PBOC intervenes to ease strain on liquidity
The most important and market-moving stories from the Chinese-language media
The People’s Bank of China (PBOC) has intervened in the lending sector by issuing guidelines on Thursday to guarantee liquidity at non-bank financial institutions and maintain market stability, a Caixin report confirmed. Banks should lend long-term funds to non-bank financial institutions to ease the recent liquidity strain, the PBOC said in its so-called window guidance, which banks are not required to follow but usually do.
Levy rises to7.5% on small car buys in 2017
The Ministry of Finance has raised the levy on purchasing cars with an engine capacity smaller than 1.6 liters from the 5% this year to 7.5% next year, the Economic Information Daily reported on Friday. The 5% levy was set in October 2015.
Shenzhen clarifies tax rate on rental income
Earlier media reports saying that the income tax from renting out property will rise to 10% is a misreading of the tax policy, Southern.com reported. The Shenzhen Tax Bureau on Thursday night said 10% of the income from renting out a house is taxable, but the levy required from taxpayers is 5% of the taxable amount. So the actual tax rate is 0.5%, which is basically in line with the current level, the report added.

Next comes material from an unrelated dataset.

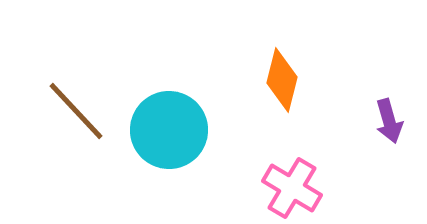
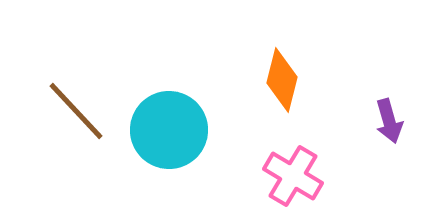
pink cross: moved 1 px right, 12 px up
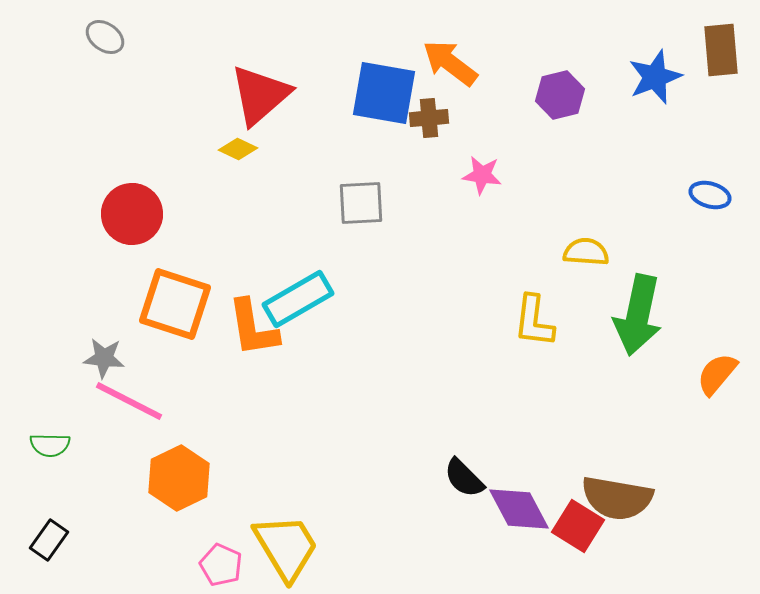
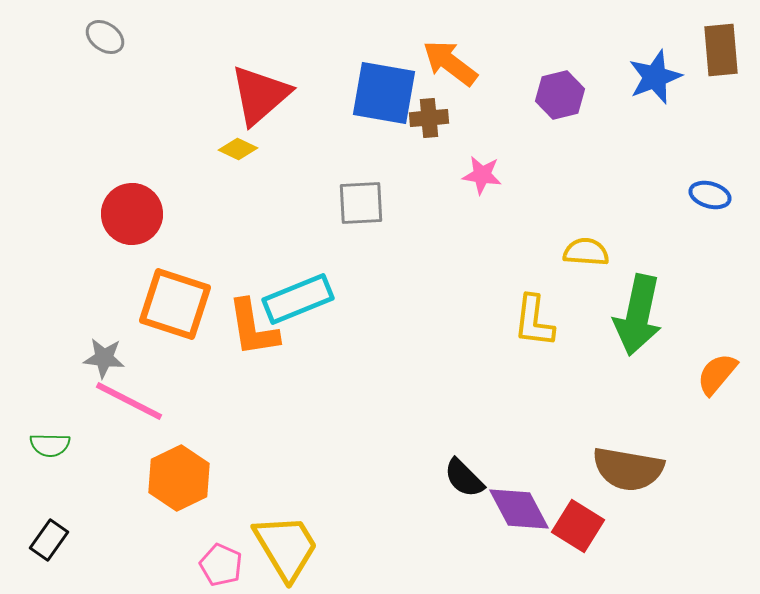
cyan rectangle: rotated 8 degrees clockwise
brown semicircle: moved 11 px right, 29 px up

11 more consumer financing firms to join market
The China Banking Reglatory Commission expects 11 more consumer financing companies to be set up, adding to the 16 that had approval to open this year, a Caixin report said on Thursday night. By the end of September, the total bad loan rate reached 4.11% after the first 15 consumer financing companies started operating. This is an acceptable level compared to the international standard of 5%, said Mao Wanyuan, a department head at the commission.
China eyes 7 trillion yuan in tourism spending by 2020
China has set a target of 7 trillion yuan (US$ 1 trillion) in tourism spending by 2020, Xinhua News Agency reported Wednesday evening, citing a joint statement released by China’s National Development Reform Commission and National Tourism Administration. Tourist attractions will be renovated and infrastructure built, the report said.
New standards set on secondary lead industry
China’s Ministry of industry and Information Technology issued new standards on the entry criteria for the secondary lead industry, Xinhua News Agency reported on Thursday afternoon, citing information from a report. Secondary lead companies producing more than 100,000 tons per year will be granted permission to do business. New and existing firms must meet the criteria.
CNPC to cut staff by 20% under corporate reforms
Corporate reforms will see the China National Petroleum Corporation (CNPC) cut staff and departments by 20%, ccstock.cn reported on Thursday. CNPC, which has struggled since petroleum prices dropped in 2014, said layoffs are necessary to cut costs and stay competitive.
China to reduce single shareholder’s stake in insurance companies: CIRC
China’s Insurance Regulatory Commission (CIRC) plans to reset the upper limit of a single shareholder’s stake in insurance companies to not more than a third, Yicai reported Thursday evening, citing Chen Wenhui, Deputy Director of the CIRC.